Direttamente e indirettamente, nell’industria audiovisiva italiana lavorano circa 200mila persone. Che non sono poche, anzi. Portano soldi, contributi, attività. Sono una tessera indispensabile di quel mosaico più ampio, fatto di cicli e circoli, di cui parlavamo poco fa. Se 200mila persone perdono il proprio lavoro, o faticano ad arrivare alla fine del mese, gli effetti, per forza di cose, si faranno sentire pure in altri settori. E non ci sono solo il cinema o la televisione, c’è pure il teatro. E c’è, aspetto assolutamente da non sottovalutare, la filiera indipendente, più debole sia dal punto di vista delle risorse che delle garanzie.

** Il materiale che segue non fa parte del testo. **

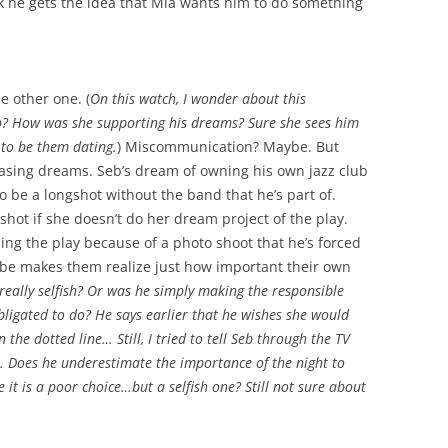
nk he gets the idea that Mia wants him to do something
he other one. (
On this watch, I wonder about this
b? How was she supporting his dreams? Sure she sees him
 to be them dating.
) Miscommunication? Maybe. But
hasing dreams. Seb’s dream of owning his own jazz club
 be a longshot without the band that he’s part of.
shot if she doesn’t do her dream project of the play.
ending the play because of a photo shoot that he’s forced
be makes them realize just how important their own
really selfish? Or was he simply making the responsible
bligated to do? He says earlier that he wishes she would
he dotted line… Still, I tried to tell Seb through the TV
. Does he underestimate the importance of the night to
it is a poor choice…but a selfish one? Still not sure about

Le realtà più grandi, con buone probabilità, sopravviveranno anche a questa crisi: ne usciranno più deb0li, zoppicanti e affaticati, ma ce la faranno. Le società più piccole, invece, rischiano di scomparire. E se scompaiono quelle, scompaiono le opere prime, gli esperimenti, l’innovazione, il ricambio generazionale e la capacità – fondamentale per il sistema – di rinnovarsi. È tutto collegato, lo ripetiamo, ed è arrivato il momento di capirlo.